Железная дорога - Хамид Исмайлов
Шрифт:
Интервал:
Закладка:
Но всё случилось значительно раньше эпохи высылок.
В священный день смерти вождя мирового пролетариата и босячества, когда всю милицию послали по базарам и чайханам — гнать всех на стихийные траурные митинги, а Гази-ходже и вовсе дали специальное задание — найти нескольких маддохов[45], которые бы пошли по городу, утешая народ в безутешном горе, в том, что Аллах забрал душу Владимира Илья-оглу не подумав, на кого же Он оставляет мировую революцию и трудящуюся бедноту в то время, как свадьбы запрещены а другие трауры за незначительностью — приостановлены. Именно тогда, в минуту положения тела того, чьим именем казахи округи были вынуждены называть некстати рождающихся детей Елешами — не умея исковеркать свой степной язык на «Ильича», ни затолкать детей обратно — до лучших времён, всё население Ташкента и его округи, включая Гилас, было поставлено на колени — дескать, по отцовскому обычаю траура. Так вот именно тогда в милицейскую каталажку попал некий Почамир-ходжа из Бухары, который из своей приезжести решил, что Аллах, не дожидаясь конца света, начал свой Страшный Суд, а потому прямо на базаре, посреди банок бакалейщиков, где он выбирал немного опия и синего камня против зубной боли, Почамир поспешил высказать всё, что он думает о большевиках, дабы быть чистым перед Аллахом, а поскольку поносил Почамир большевиков во главе с покойным на своём бухарском выговоре, мало понятном в Ташкенте, то поначалу решили, что это бухарский еврей вопит о погроме, и дабы англичане не развезли это по свету против большевизма, постановили, что лучшее дело — изолировать паникёра в кутузку. Там-то и застал его Гази-ходжа в поисках утешителей всемирного горя.
— В свидетели беру дух товарища Ленина — я в первый раз в вашем столь величественном городе и не понимаю, что здесь случается, — божился он на своём бухарском диалекте. — Умоляю вас коммунистическим интернационалом и международной солидарностью, оставьте меня бедного и дурного в покое…

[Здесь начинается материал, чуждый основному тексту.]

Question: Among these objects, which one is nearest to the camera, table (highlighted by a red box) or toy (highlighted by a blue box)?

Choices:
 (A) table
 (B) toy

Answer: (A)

— Вот станешь товарищем Зиновьевым и Троцким, тогда и оставим в покое, — отвечал ему сторож из обольшевевших новобранцев.

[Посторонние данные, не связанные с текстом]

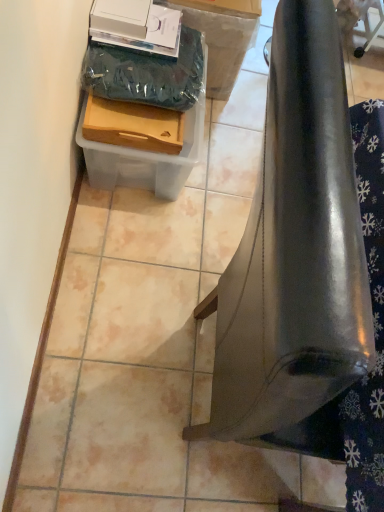 Question: Is wooden tray at lower left, the 2th box viewed from the back, completely or partially outside of glossy metallic bell at lower right?

Choices:
 (A) yes
 (B) no

Answer: (A)

Question: Is glossy metallic bell at lower right completely or partially inside wooden tray at lower left, the first box in the front-to-back sequence?

Choices:
 (A) yes
 (B) no

Answer: (B)

Question: Is the depth of wooden tray at lower left, the first box in the front-to-back sequence, greater than that of glossy metallic bell at lower right?

Choices:
 (A) no
 (B) yes

Answer: (B)

Question: Are wooden tray at lower left, the 2th box viewed from the back, and glossy metallic bell at lower right making contact?

Choices:
 (A) no
 (B) yes

Answer: (A)

Question: Can you confirm if wooden tray at lower left, the 2th box viewed from the back, is shorter than glossy metallic bell at lower right?

Choices:
 (A) yes
 (B) no

Answer: (A)

Question: Can you confirm if wooden tray at lower left, the 2th box viewed from the back, is taller than glossy metallic bell at lower right?

Choices:
 (A) no
 (B) yes

Answer: (A)

Question: Considering the relative positions of clear plastic container at lower left, placed as the 2th box when sorted from front to back, and glossy metallic bell at lower right in the image provided, is clear plastic container at lower left, placed as the 2th box when sorted from front to back, in front of glossy metallic bell at lower right?

Choices:
 (A) yes
 (B) no

Answer: (B)

Question: From a real-world perspective, does clear plastic container at lower left, arranged as the first box when viewed from the back, sit lower than glossy metallic bell at lower right?

Choices:
 (A) no
 (B) yes

Answer: (B)

Question: From the image's perspective, does clear plastic container at lower left, arranged as the first box when viewed from the back, appear lower than glossy metallic bell at lower right?

Choices:
 (A) yes
 (B) no

Answer: (B)

Question: Is clear plastic container at lower left, arranged as the first box when viewed from the back, to the left of glossy metallic bell at lower right from the viewer's perspective?

Choices:
 (A) no
 (B) yes

Answer: (B)

Question: Can you confirm if clear plastic container at lower left, placed as the 2th box when sorted from front to back, is smaller than glossy metallic bell at lower right?

Choices:
 (A) yes
 (B) no

Answer: (A)

Question: Does clear plastic container at lower left, placed as the 2th box when sorted from front to back, have a lesser height compared to glossy metallic bell at lower right?

Choices:
 (A) yes
 (B) no

Answer: (A)

Question: Is glossy metallic bell at lower right positioned beyond the bounds of wooden tray at lower left, the first box in the front-to-back sequence?

Choices:
 (A) yes
 (B) no

Answer: (A)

Почамир-ходжа, как истый бухарец, некогда причастный к младобухарству, почитывал местные газеты, и знал, что если попал в каталажку, то уж сидеть тебе, пока не приедет всесоюзный староста Калинин, или же на худой конец — его местный заменитель — свой Ахун-бабай, который опишет впоследствии эти безобразия в своей большевистской столичной газете, и тогда уже начальник милиции тебя освободит. Правда, если читает директивные газеты.

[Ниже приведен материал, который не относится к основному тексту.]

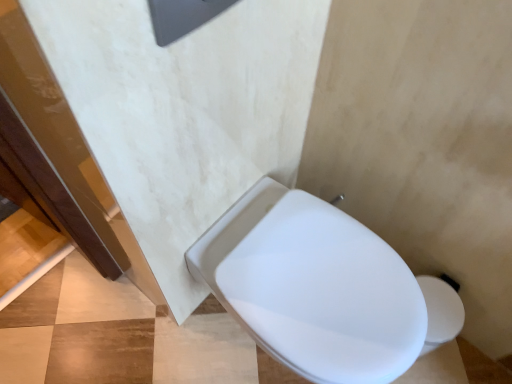 Question: Can you confirm if white glossy toilet at lower right is bigger than white glossy toilet at center?

Choices:
 (A) yes
 (B) no

Answer: (B)

Question: From a real-world perspective, is white glossy toilet at lower right below white glossy toilet at center?

Choices:
 (A) yes
 (B) no

Answer: (A)

Question: Is white glossy toilet at lower right outside of white glossy toilet at center?

Choices:
 (A) no
 (B) yes

Answer: (B)

Question: Does white glossy toilet at lower right have a greater height compared to white glossy toilet at center?

Choices:
 (A) yes
 (B) no

Answer: (B)

Question: Is white glossy toilet at lower right positioned far away from white glossy toilet at center?

Choices:
 (A) no
 (B) yes

Answer: (A)

Question: Considering the relative sizes of white glossy toilet at lower right and white glossy toilet at center in the image provided, is white glossy toilet at lower right shorter than white glossy toilet at center?

Choices:
 (A) yes
 (B) no

Answer: (A)

Question: Is white glossy toilet at center smaller than white glossy toilet at lower right?

Choices:
 (A) yes
 (B) no

Answer: (B)

Question: Would you say white glossy toilet at lower right is part of white glossy toilet at center's contents?

Choices:
 (A) yes
 (B) no

Answer: (B)

Question: Is white glossy toilet at center bigger than white glossy toilet at lower right?

Choices:
 (A) yes
 (B) no

Answer: (A)

Question: Does white glossy toilet at center have a lesser height compared to white glossy toilet at lower right?

Choices:
 (A) no
 (B) yes

Answer: (A)

Question: Does white glossy toilet at center have a greater height compared to white glossy toilet at lower right?

Choices:
 (A) yes
 (B) no

Answer: (A)

Question: From a real-world perspective, is white glossy toilet at center below white glossy toilet at lower right?

Choices:
 (A) yes
 (B) no

Answer: (B)

Question: Looking at their shapes, would you say white glossy toilet at lower right is wider or thinner than white glossy toilet at center?

Choices:
 (A) thin
 (B) wide

Answer: (B)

Вот и в прошлый раз, когда Почамир сидел по поводу Бухарской революции, когда точно так же решил о первом окончании света, — а сидел он полгода с лишним, и на первый месяц от безделья стал чинить сапоги всем сокамерникам, расплетая для дратвы свой пояс. Заметив сие, охранник, бухарский еврей Илиас однажды воспользовался заключённым и починил свои прохудившиеся кавуши. Дальше — больше, мало-помалу, он переченил у Почамира обувь всей родни и лишь после этого поделился новостью со своими коллегами вплоть до начальника тюрьмы. Поделиться-то поделился, да вот замучила его поздняя мысль — ведь чинил Почамир обувь, как шил новую — поставляй ему материал, и хоть артель открывай! А тут ещё сын Илиаса — Юсуф, употреблявший до сих пор старую кожу с кавушей на рогатки, вдруг зашил кожей с одной рогатки недонесённый до Почамира худой кавуш…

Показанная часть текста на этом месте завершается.